[What you are asked to do] In the records that follow, find the line with "You are a GUI"; from there, retype every line exactly through the line with "The width and", which also belongs to the answer.

[Records provided]
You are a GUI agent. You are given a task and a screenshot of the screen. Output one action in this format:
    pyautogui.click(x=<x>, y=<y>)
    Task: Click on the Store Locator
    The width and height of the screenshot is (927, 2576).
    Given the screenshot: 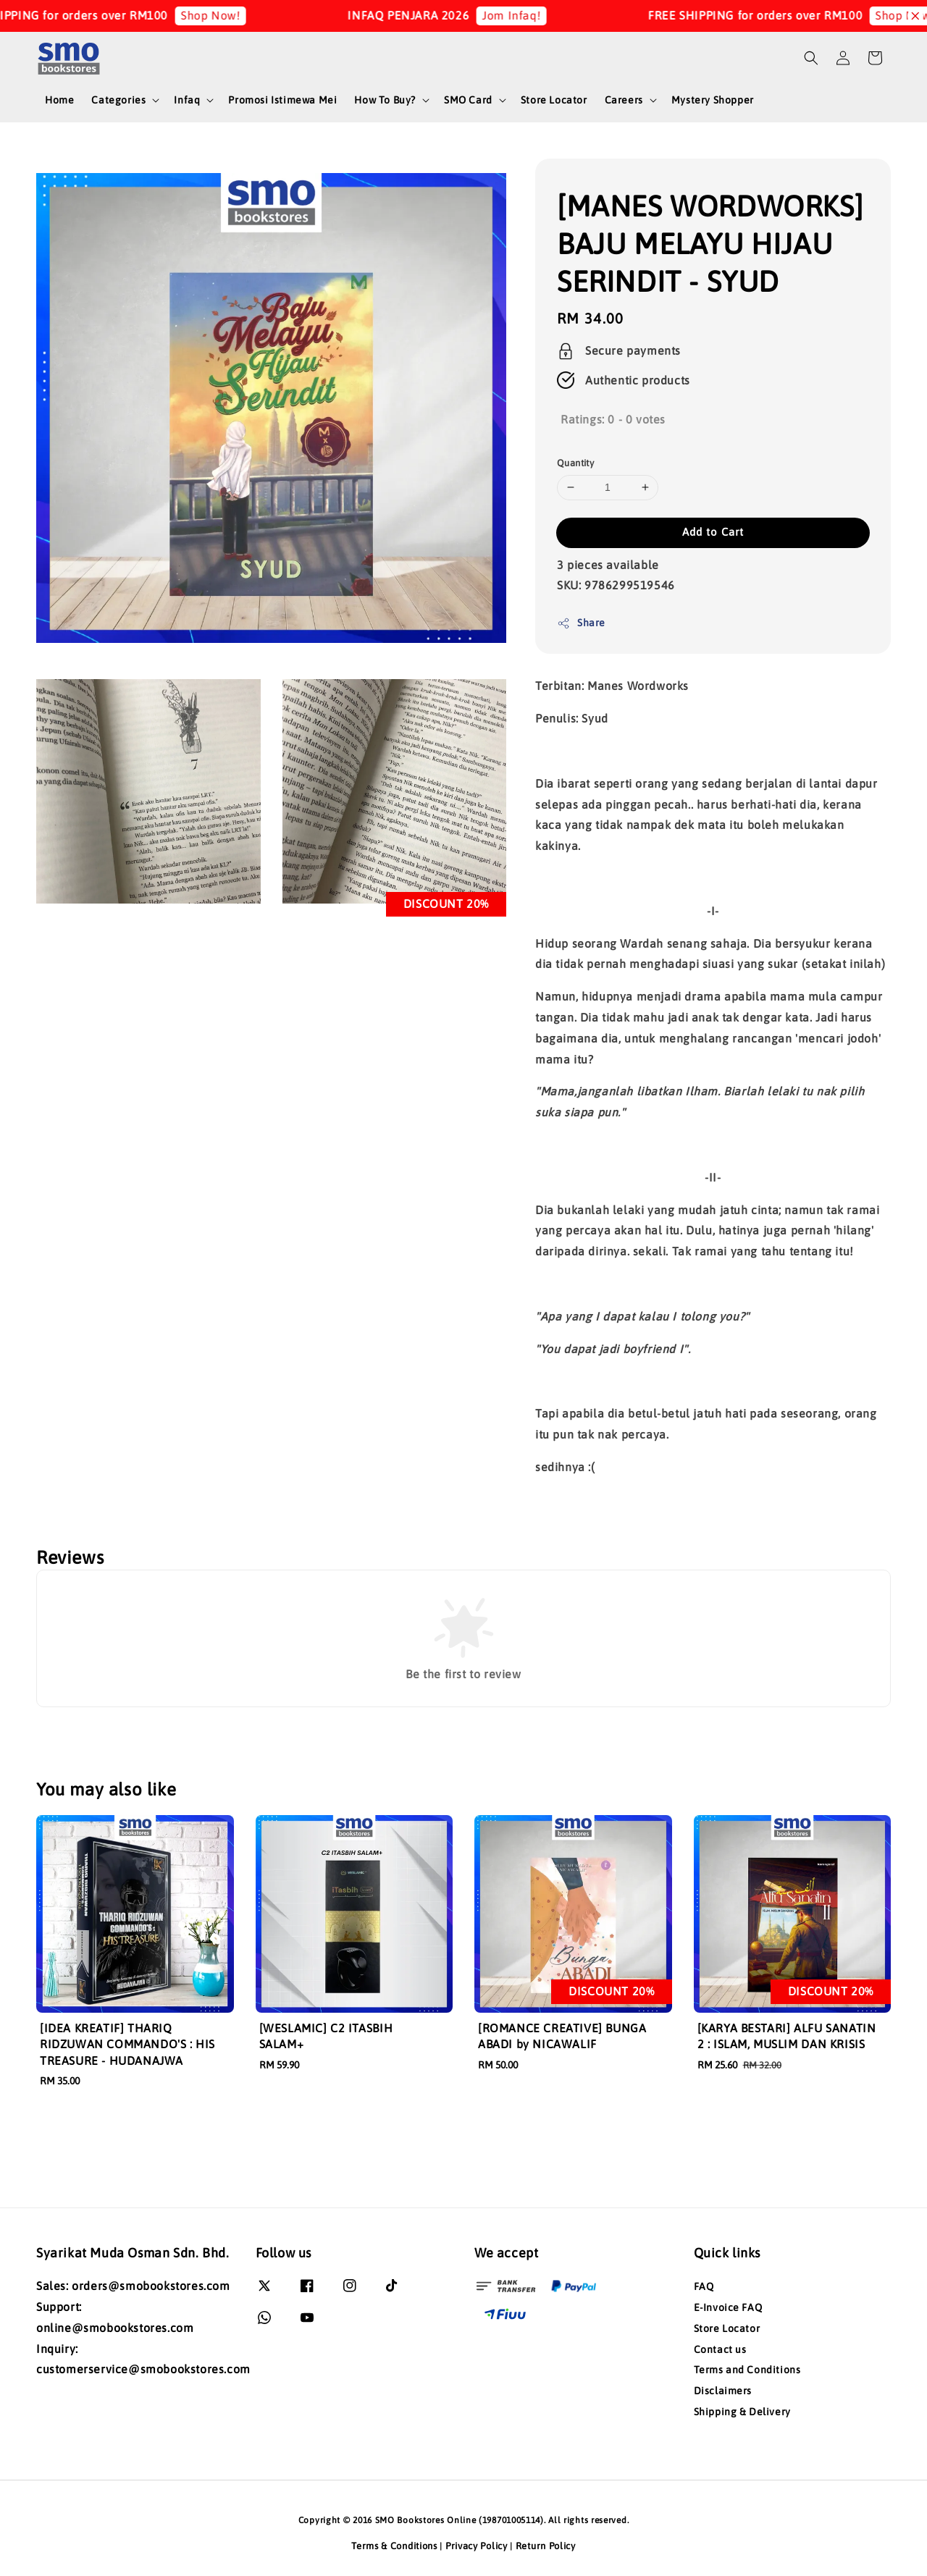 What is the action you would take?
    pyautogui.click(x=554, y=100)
--
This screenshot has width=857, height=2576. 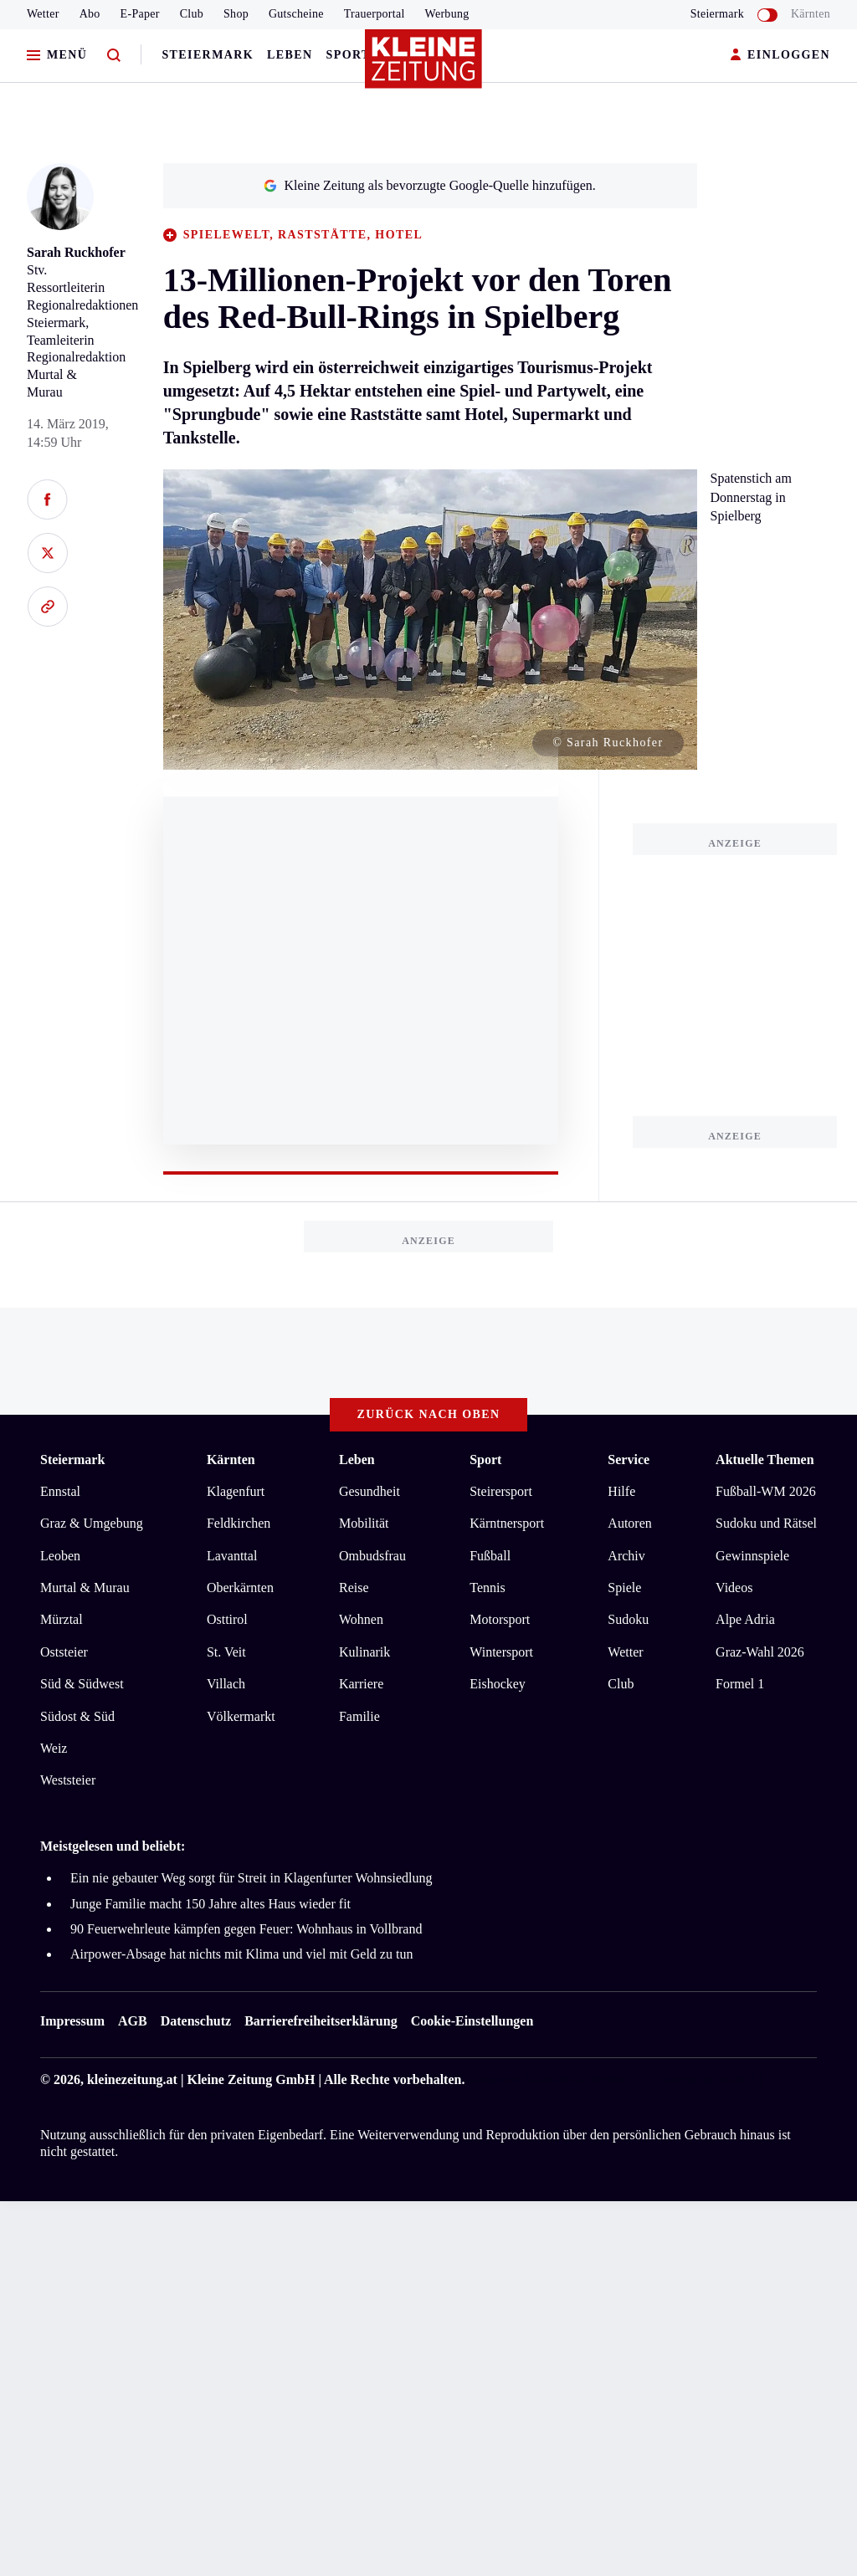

[Finished task]
You are a GUI agent. You are given a task and a screenshot of the screen. Output one action in this format:
    pyautogui.click(x=<x>, y=<y>)
    Task: Click on the Store Locator
    The width and height of the screenshot is (927, 2576).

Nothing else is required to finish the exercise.